Whether you work in the lab or in the field, research is different now.
Research: Practically, it is much more difficult to get into the field than it was even last year; less modes of travel are available. Further, there are fewer housing opportunities if travel is actually accessible. Even funding has changed, as funders are forced to allot their money carefully, unsure if they need to make a little go a longer way than years past. However, this does not mean that field work is cancelled; many scientists are choosing to save their funds and postpone in hopes that next year will field better prospects. If that is not an option for you, there is always the possibility that you work in a field closer to home. Remember, a shorter field season can be better than no field season at all.

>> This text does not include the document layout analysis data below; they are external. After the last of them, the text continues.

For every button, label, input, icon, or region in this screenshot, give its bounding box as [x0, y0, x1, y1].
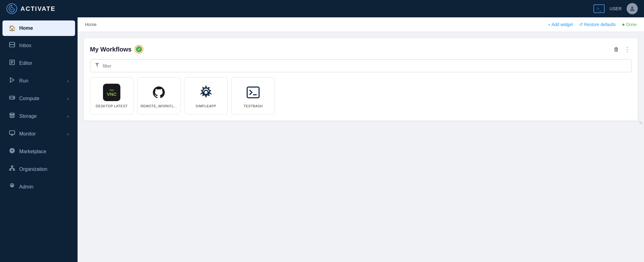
sidebar-item-inbox-label: Inbox — [19, 43, 69, 48]
logo-icon — [6, 3, 17, 14]
svg-point-2 — [631, 7, 633, 9]
sidebar-item-compute-label: Compute — [19, 96, 64, 101]
sidebar-item-editor-label: Editor — [19, 60, 69, 66]
inbox-icon — [9, 42, 16, 49]
user-label: USER — [610, 6, 622, 11]
editor-icon — [9, 59, 16, 67]
svg-point-30 — [204, 90, 208, 94]
admin-icon — [9, 183, 16, 191]
widget-actions: 🗑 ⋮ — [612, 44, 632, 54]
filter-input[interactable] — [103, 63, 627, 69]
sidebar-item-home[interactable]: 🏠 Home — [2, 20, 75, 36]
add-widget-button[interactable]: + Add widget — [548, 22, 573, 27]
svg-rect-14 — [10, 131, 15, 135]
svg-rect-31 — [247, 87, 259, 98]
widget-wrap: My Workflows ✓ 🗑 ⋮ — [78, 32, 644, 127]
breadcrumb: Home — [85, 22, 96, 27]
run-chevron-icon: › — [67, 78, 69, 83]
svg-point-17 — [10, 149, 15, 153]
workflow-item-testbash[interactable]: TESTBASH — [231, 77, 275, 114]
navbar-right: >_ USER — [593, 3, 638, 14]
navbar: ACTIVATE >_ USER — [0, 0, 644, 17]
workflow-label-simpleapp: SIMPLEAPP — [196, 104, 217, 108]
header-actions: + Add widget ↺ Restore defaults ● Done — [548, 22, 637, 27]
svg-point-12 — [13, 97, 14, 98]
content-area: Home + Add widget ↺ Restore defaults ● D… — [78, 17, 644, 262]
monitor-icon — [9, 130, 16, 138]
sidebar-item-organization-label: Organization — [19, 167, 69, 172]
sidebar-item-editor[interactable]: Editor — [2, 55, 75, 71]
done-button[interactable]: ● Done — [622, 22, 637, 27]
sidebar-item-admin-label: Admin — [19, 184, 69, 190]
workflow-item-desktop-latest[interactable]: no VNC DESKTOP LATEST — [90, 77, 133, 114]
status-badge: ✓ — [135, 45, 143, 54]
org-icon — [9, 165, 16, 173]
widget-header: My Workflows ✓ 🗑 ⋮ — [90, 44, 632, 54]
workflow-item-remote-workfl[interactable]: REMOTE_WORKFL... — [137, 77, 181, 114]
resize-handle[interactable]: ⤡ — [639, 120, 643, 126]
svg-point-13 — [10, 113, 15, 115]
status-badge-inner: ✓ — [136, 46, 142, 52]
terminal-icon — [244, 84, 262, 101]
sidebar-item-marketplace-label: Marketplace — [19, 149, 69, 154]
sidebar-item-run[interactable]: Run › — [2, 73, 75, 89]
brand: ACTIVATE — [6, 3, 56, 14]
brand-name: ACTIVATE — [20, 5, 56, 12]
svg-rect-21 — [11, 166, 13, 167]
widget-title: My Workflows — [90, 46, 132, 53]
github-icon — [150, 84, 168, 101]
workflow-label-desktop-latest: DESKTOP LATEST — [96, 104, 128, 108]
svg-rect-22 — [10, 169, 11, 171]
sidebar-item-inbox[interactable]: Inbox — [2, 37, 75, 54]
filter-input-wrap — [90, 59, 632, 72]
terminal-button[interactable]: >_ — [593, 4, 605, 13]
main-layout: 🏠 Home Inbox Editor — [0, 17, 644, 262]
filter-icon — [95, 63, 100, 69]
workflow-label-testbash: TESTBASH — [244, 104, 263, 108]
monitor-chevron-icon: › — [67, 131, 69, 136]
sidebar-item-compute[interactable]: Compute › — [2, 90, 75, 107]
svg-marker-8 — [10, 78, 14, 82]
run-icon — [9, 77, 16, 85]
sidebar-item-run-label: Run — [19, 78, 64, 84]
sidebar-item-monitor-label: Monitor — [19, 131, 64, 137]
widget-title-row: My Workflows ✓ — [90, 45, 143, 54]
done-label: Done — [626, 22, 637, 27]
delete-widget-button[interactable]: 🗑 — [612, 45, 620, 54]
more-options-button[interactable]: ⋮ — [623, 44, 632, 54]
sidebar-item-organization[interactable]: Organization — [2, 161, 75, 177]
globe-icon — [9, 148, 16, 155]
compute-icon — [9, 95, 16, 102]
svg-point-28 — [11, 185, 13, 187]
content-header: Home + Add widget ↺ Restore defaults ● D… — [78, 17, 644, 32]
sidebar-item-storage-label: Storage — [19, 113, 64, 119]
workflow-item-simpleapp[interactable]: SIMPLEAPP — [184, 77, 228, 114]
gear-icon — [197, 84, 215, 101]
home-icon: 🏠 — [9, 25, 16, 32]
workflow-grid: no VNC DESKTOP LATEST REM — [90, 77, 632, 114]
sidebar-item-admin[interactable]: Admin — [2, 179, 75, 195]
sidebar-item-marketplace[interactable]: Marketplace — [2, 143, 75, 160]
done-check-icon: ● — [622, 22, 625, 27]
sidebar: 🏠 Home Inbox Editor — [0, 17, 78, 262]
sidebar-item-storage[interactable]: Storage › — [2, 108, 75, 124]
storage-icon — [9, 112, 16, 120]
svg-point-18 — [11, 149, 13, 153]
workflow-label-remote-workfl: REMOTE_WORKFL... — [141, 104, 177, 108]
avatar[interactable] — [627, 3, 638, 14]
svg-marker-29 — [95, 63, 99, 67]
sidebar-item-monitor[interactable]: Monitor › — [2, 126, 75, 142]
restore-defaults-button[interactable]: ↺ Restore defaults — [579, 22, 616, 27]
novnc-icon: no VNC — [103, 84, 120, 101]
storage-chevron-icon: › — [67, 114, 69, 119]
compute-chevron-icon: › — [67, 96, 69, 101]
sidebar-item-home-label: Home — [19, 25, 69, 31]
widget-card: My Workflows ✓ 🗑 ⋮ — [84, 38, 638, 121]
svg-rect-23 — [13, 169, 15, 171]
svg-point-1 — [11, 7, 13, 10]
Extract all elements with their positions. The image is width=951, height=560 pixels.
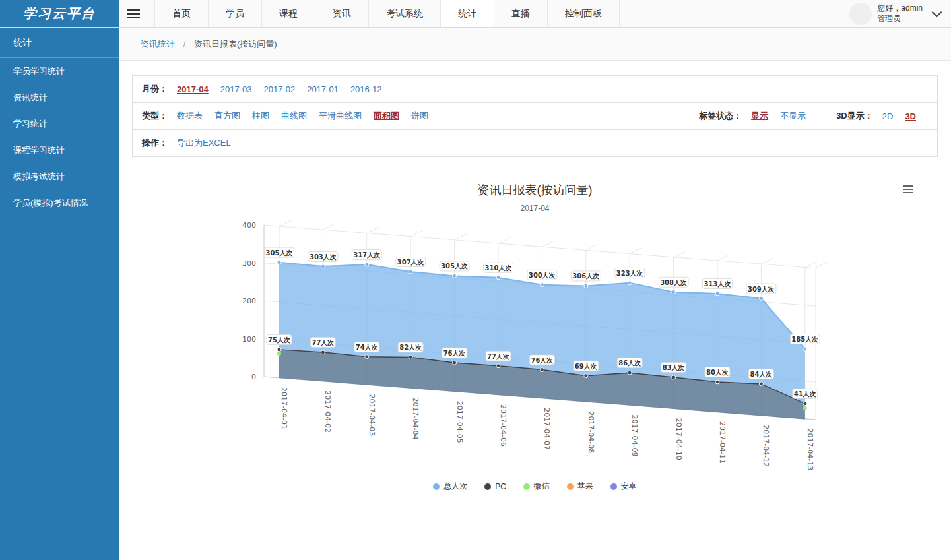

Field work is not the only part of science affected; many labs face closures (or have already shuttered) as entire universities close their doors for the safety of staff, faculty, and students. This is especially difficult if your lab was keeping live animals or cultures; there is no way around facing this challenge. Simply stated, it is hard not to be in the lab. If you are angry or upset or frustrated, that is okay. There are researchers all over the world feeling the same emotions; you are not alone. If you cannot go into the field or the lab, you still have your data.
It is important to understand that research does not have to halt altogether. Numbers can be calculated. Models can be run. Manuscripts can be written. Progress looks different, but it does not need to stop.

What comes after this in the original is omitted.